Mengulik Makna Sakral di Balik Tradisi Ngurek Bali
- https://wisatahouse.com/tradisi-ngurek-adat-bali-yang-ekstrim-masih-lestari/
Gumi Bali, VIVA Bali – Upacara-upacara sakral di Bali selalu mampu memikat perhatian karena kaya akan makna spiritual dan kekuatan simbolis. Salah satu di antaranya adalah Tradisi Ngurek, tradisi yang dikenal dengan prosesi menusuk tubuh sendiri tanpa luka sebagai bentuk pengabdian dan kesakralan.
Tradisi Ngurek banyak dijumpai di kawasan Denpasar Timur, khususnya di Pura Petilan Kesiman. Upacara ini dilaksanakan dalam suasana kerauhan, saat tubuh manusia dipercaya dirasuki oleh roh suci.
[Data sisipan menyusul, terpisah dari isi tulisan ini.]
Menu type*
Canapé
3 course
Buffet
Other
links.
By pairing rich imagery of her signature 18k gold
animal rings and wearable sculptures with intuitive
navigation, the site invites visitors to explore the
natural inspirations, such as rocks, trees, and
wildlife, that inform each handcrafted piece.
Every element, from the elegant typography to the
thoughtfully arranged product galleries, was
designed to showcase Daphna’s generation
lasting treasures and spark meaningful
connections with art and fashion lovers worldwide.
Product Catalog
Ngurek berasal dari kata "urek" yang berarti melobangi atau menusuk, dan telah dilakukan sejak zaman kerajaan sebagai lambang keberanian prajurit. Ritual ini juga bertujuan sebagai wujud syukur kepada Sang Hyang Wenang atas anugerah-Nya.
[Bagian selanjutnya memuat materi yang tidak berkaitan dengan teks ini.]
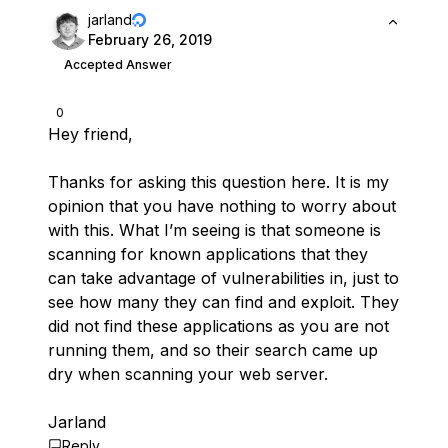
jarland
February 26, 2019
Accepted Answer
0
Hey friend,
Thanks for asking this question here. It is my
opinion that you have nothing to worry about
with this. What I’m seeing is that someone is
scanning for known applications that they
can take advantage of vulnerabilities in, just to
see how many they can find and exploit. They
did not find these applications as you are not
running them, and so their search came up
dry when scanning your web server.
Jarland
Reply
Prosesi Ngurek terdiri atas tiga tahapan yaitu nusdus sebagai tahap pemanggilan roh, masolah yang disertai tarian dan gamelan, serta ngaluwur yaitu proses pemulihan kesadaran. Saat roh masuk, tubuh pengurek menunjukkan gejala seperti menggigil, memekik, dan akhirnya mulai menancapkan keris ke tubuh mereka.
Pemandangan luar biasa ini bisa dilihat saat upacara Pengerebongan yang digelar sepuluh hari setelah Hari Raya Kuningan. Siapa pun, baik laki-laki maupun perempuan, tua atau muda, bisa mengikuti Ngurek selama dalam kondisi kerauhan, tanpa memandang status sosial.
Tradisi ini tidak hanya tampil saat pujawali atau ngeramen, tetapi juga menjadi bagian penting dalam ritual Bhuta Yadnya yang bertujuan menjaga keharmonisan antara manusia, alam, dan Tuhan. Setelah upacara selesai, para peserta yang kerasukan akan kembali ke kesadaran dan mengakhiri prosesi secara sakral.
Ngurek bukan sekadar pertunjukan fisik, tapi juga simbol kuatnya keyakinan masyarakat Bali terhadap kekuatan niskala yang menggerakkan kehidupan mereka. Di balik keberanian menusuk tubuh tanpa luka, tersimpan pesan spiritual tentang ketulusan, pengabdian, dan keselarasan dengan alam semesta.